Öte yandan, kültür tanımının dini inançları da kapsaması söz konusudur.Kuşkusuz her din, olgusal düzeyde psiko-sosyo-antropolojik bir yaşantı örgütlenmesine sahiptir (Koç, 2009). Dolayısıyla kültür içinde dini inançlarının, bireylerin benlik değerlerini belirlemede oynadığı rolün de dikkate alınması gerektiği düşünülebilir.

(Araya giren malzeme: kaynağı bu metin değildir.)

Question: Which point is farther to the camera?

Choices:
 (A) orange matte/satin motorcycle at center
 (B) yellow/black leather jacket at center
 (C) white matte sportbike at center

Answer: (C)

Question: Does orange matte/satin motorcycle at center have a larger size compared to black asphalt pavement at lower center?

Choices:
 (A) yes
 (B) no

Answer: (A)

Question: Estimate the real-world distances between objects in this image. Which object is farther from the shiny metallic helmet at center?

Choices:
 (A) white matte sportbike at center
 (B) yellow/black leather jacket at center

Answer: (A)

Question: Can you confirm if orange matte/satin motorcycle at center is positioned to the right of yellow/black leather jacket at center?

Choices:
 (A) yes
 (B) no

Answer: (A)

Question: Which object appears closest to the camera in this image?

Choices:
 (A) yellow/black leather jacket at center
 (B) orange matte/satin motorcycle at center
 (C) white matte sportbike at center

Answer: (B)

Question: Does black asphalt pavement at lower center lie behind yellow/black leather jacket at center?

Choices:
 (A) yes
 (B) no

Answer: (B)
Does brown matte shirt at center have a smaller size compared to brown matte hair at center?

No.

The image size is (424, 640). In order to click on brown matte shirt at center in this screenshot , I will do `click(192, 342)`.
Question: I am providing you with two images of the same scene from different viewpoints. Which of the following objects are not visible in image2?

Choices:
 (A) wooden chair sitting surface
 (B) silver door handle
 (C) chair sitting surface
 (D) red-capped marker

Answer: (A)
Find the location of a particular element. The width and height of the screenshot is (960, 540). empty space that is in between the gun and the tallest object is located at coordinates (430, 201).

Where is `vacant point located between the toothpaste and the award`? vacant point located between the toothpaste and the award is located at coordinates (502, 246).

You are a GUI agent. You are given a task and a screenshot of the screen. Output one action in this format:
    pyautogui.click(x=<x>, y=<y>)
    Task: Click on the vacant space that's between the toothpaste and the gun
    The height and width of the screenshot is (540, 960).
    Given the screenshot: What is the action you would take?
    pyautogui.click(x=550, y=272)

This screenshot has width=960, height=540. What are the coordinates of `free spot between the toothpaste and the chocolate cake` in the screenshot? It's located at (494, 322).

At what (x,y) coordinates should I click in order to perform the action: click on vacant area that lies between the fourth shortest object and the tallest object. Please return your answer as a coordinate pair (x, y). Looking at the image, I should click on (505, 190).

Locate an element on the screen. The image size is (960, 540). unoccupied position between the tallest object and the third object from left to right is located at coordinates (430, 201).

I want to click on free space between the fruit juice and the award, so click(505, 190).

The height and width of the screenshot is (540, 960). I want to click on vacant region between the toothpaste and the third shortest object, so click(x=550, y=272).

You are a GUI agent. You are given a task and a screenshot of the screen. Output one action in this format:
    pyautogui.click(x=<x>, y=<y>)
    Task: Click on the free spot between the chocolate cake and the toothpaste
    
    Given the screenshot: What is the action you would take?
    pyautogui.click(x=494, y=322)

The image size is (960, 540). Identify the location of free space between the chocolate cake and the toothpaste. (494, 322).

Özellikle Müslümanlar için yaşam yolculuğu, sağlıklı benlik saygısını gerektiren bir durumdur. İnsanın sadece fiziksel ve psikolojik değil; ayrıca, manevi ve öz bilinç sahibi bir varlık olduğunu kabul eden İslamiyet (Ibrahim, 2005), kibirlenmenin çirkinliği, insanın iç dünyasını tahrip etmesi ve sosyal alanda da kayıplar getirmesi konusu üzerinde durmuştur (Öztürk, 1997). Hıristiyanlıkta kibir, yedi ölümcül günah arasında sayılmaktadır. İnsanın doğal eğiliminin, kendisini başkalarından daha iyi şekilde görmek olduğunu kabul etmekle birlikte Hıristiyanlık, kendini beğenmişliğe, kibirliliğe karşı uyarmakta, bunun insan topluluklarını yıpratacağını, bağlılıkları azaltacağını ifade etmektedir (Myers, 1995). Musevilikte de, karakterini güçlendirmek isteyen bireyin, kişisel cesaretini, benlik saygısını, disiplinini geliştirmesinin ve sorumluluklarını başarı ile yerine getirmesinin gerektiği belirtilmektedir (Tzadok, 2005). Bu bağlamda, gerek Müslümanlıkta, gerekse Hıristiyanlık ve Musevilikte, bireyin bilinçli öz-değerlendirmeler yapmasının ve sağlıklı bir benlik saygısına sahip olmasının, bireysel

106

ve toplumsal anlamda doğru davranmada ve yaşamada öneminin kabul edildiği, sağlıklı olmayan yüksek benlik saygısının ise zararlı ve istenmeyen bir durum olarak vurgulandığı söylenebilir.